One critical use case of Buyer Intent and/or Behavioral Technographics data is the ability to go back in time and view when an account actually started their research journey.  Depending on your product/solution that could be anywhere from 2 – 18 months or beyond.  We can use the buyer journey by looking at the time and intensity the account has spent researching.

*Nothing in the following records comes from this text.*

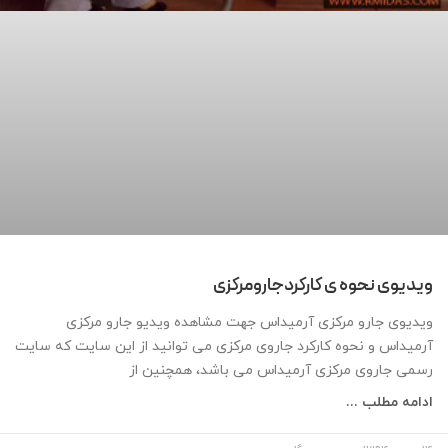
ویدیوی نحوه ی کارکردجارومرکزی
ویدیوی جارو مرکزی آرمیداس جهت مشاهده ویدیو جارو مرکزی
آرمیداس و نحوه کارکرد جاروی مرکزی می توانید از این سایت که سایت
رسمی جاروی مرکزی آرمیداس می باشد، همچنین از
ادامه مطلب ...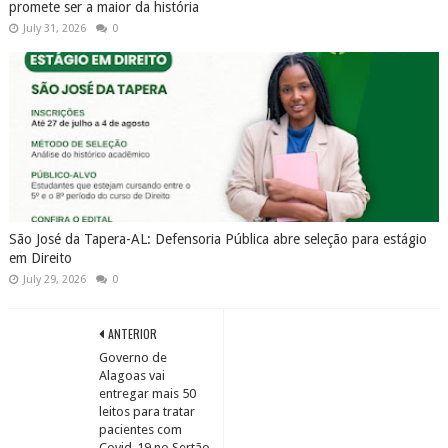
promete ser a maior da história
July 31, 2026
0
São José da Tapera-AL: Defensoria Pública abre seleção para estágio
em Direito
July 29, 2026
0
ANTERIOR
Governo de
Alagoas vai
entregar mais 50
leitos para tratar
pacientes com
Covid-19 no Sertão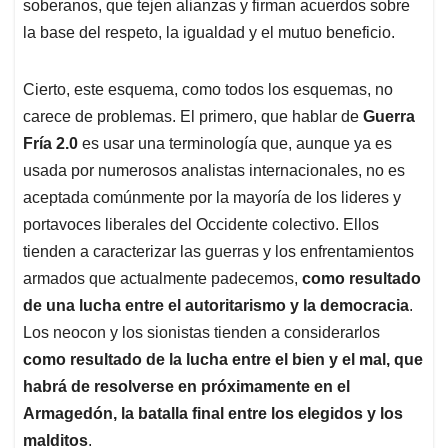
soberanos, que tejen alianzas y firman acuerdos sobre
la base del respeto, la igualdad y el mutuo beneficio.
Cierto, este esquema, como todos los esquemas, no
carece de problemas. El primero, que hablar de
Guerra
Fría 2.0
es usar una terminología que, aunque ya es
usada por numerosos analistas internacionales, no es
aceptada comúnmente por la mayoría de los lideres y
portavoces liberales del Occidente colectivo. Ellos
tienden a caracterizar las guerras y los enfrentamientos
armados que actualmente padecemos,
como resultado
de una lucha entre el autoritarismo y la democracia
.
Los neocon y los sionistas tienden a considerarlos
como resultado de la lucha entre el bien y el mal, que
habrá de resolverse en próximamente en el
Armagedón, la batalla final entre los elegidos y los
malditos
.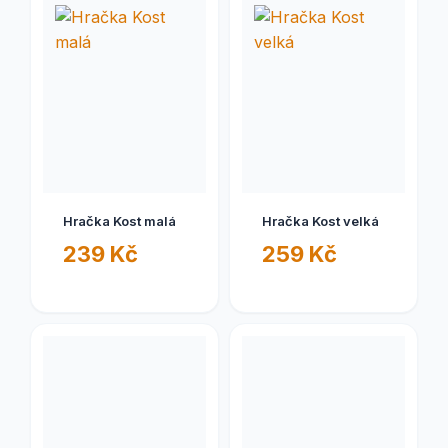
Hračka Kost malá
Hračka Kost velká
239 Kč
259 Kč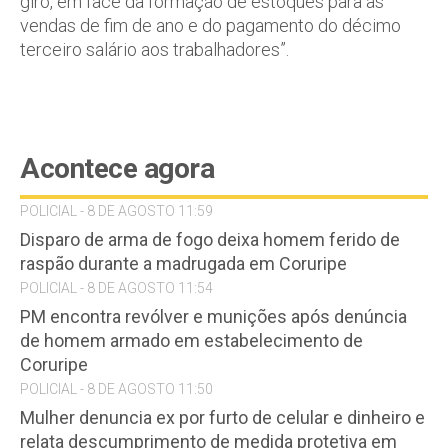
giro, em face da formação de estoques para as
vendas de fim de ano e do pagamento do décimo
terceiro salário aos trabalhadores”.
Acontece agora
POLICIAL - 8 DE AGOSTO 11:59
Disparo de arma de fogo deixa homem ferido de
raspão durante a madrugada em Coruripe
POLICIAL - 8 DE AGOSTO 11:54
PM encontra revólver e munições após denúncia
de homem armado em estabelecimento de
Coruripe
POLICIAL - 8 DE AGOSTO 11:50
Mulher denuncia ex por furto de celular e dinheiro e
relata descumprimento de medida protetiva em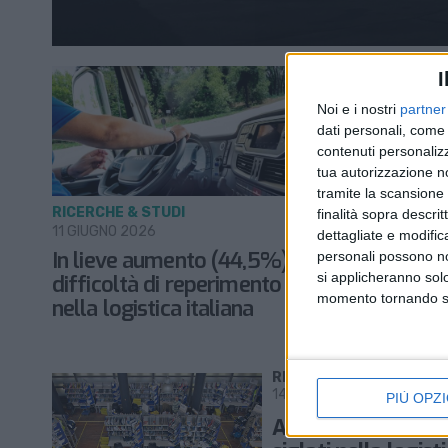
I
Noi e i nostri
partner
dati personali, come 
contenuti personalizz
tua autorizzazione no
tramite la scansione d
RICERCHE & STUDI
LOGISTICA
finalità sopra descri
11 GIUGNO 2026
7 APRILE 20
dettagliate e modific
In lieve aumento (44,5%) la
Altri 54.
personali possono non
si applicheranno sol
difficoltà di reperimento autisti
logistica 
momento tornando su 
nella logistica italiana
RICERCHE & STUDI
14 OTTOBRE 2025
PIÙ OPZI
Altri 64.190 contra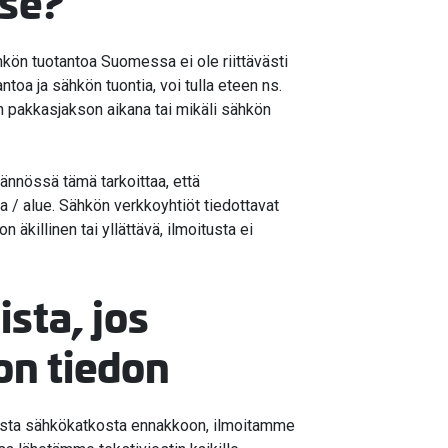
yse?
ähkön tuotantoa Suomessa ei ole riittävästi
ntoa ja sähkön tuontia, voi tulla eteen ns.
än pakkasjakson aikana tai mikäli sähkön
ännössä tämä tarkoittaa, että
ia / alue. Sähkön verkkoyhtiöt tiedottavat
äkillinen tai yllättävä, ilmoitusta ei
sta, jos
on tiedon
asta sähkökatkosta ennakkoon, ilmoitamme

Let’s look at real example:

You can see what each swim lane represents by the label to the right. Starting from the bottom up we have:

  • How many people from the account have come to the site
  • In this case, how many ads were served to this account (this can also represent the number of people coming from any and all campaign activities)
  • The total number of UNIQUE devices involved in the research journey
  • The actual date that this account became an opportunity based on an MBL being submitted
  • The overall INTENT score given to this account over time

On the right-hand side, you will see:

  • How the Opportunity was labeled when it was opened in Salesforce (the info box that is overlaid on top of the swim lane showing the actual OPEN date
  • And on the below right, the various categories that the account was researching

I am now going to ruin the suspense by telling you this client LOST this opportunity.  But I am going to tell you why:

By not using the behavioral signals available, the client could not see all the research that was done leading up to the week of October 28th, the moment of MQL. Because the MQL is being treated as the beginning of the beginning, so to speak, the MQL is assigned a 10% probability in Salesforce. Based on this, two bad things are about to happen (and is the direct reason why they lost this opportunity):

  • Based on their behavior, this account is going to buy from someone in the next 6 – 8 weeks, or at least prepare an RFP
  • Because the MQL was placed into Salesforce as a 10% probable opportunity:
    • None of the context and intelligence from the buyer journey signals makes it way into the opportunity — there is a lack of urgency and a lack of context
    • This opportunity was not assigned, and no further relevant communication took place that you would expect when an opportunity is well down the sales funnel

How many of these misconstrued and misaligned MQL’s do you have in your pipeline? How many times do you get surprised that a 10% probable opportunity closed well before what you perceive as a normal time to sales?

Here is a great opportunity to begin using behavioral intent signals to flesh out, correct and redefine where an account is in its research journey.

There are quite a few other examples of MQL misalignment.  I could go on — suffice it to say — there are so many ways to optimize the traditional marketing/sales funnel by supporting the MQL with modern, scientifically sound data sources.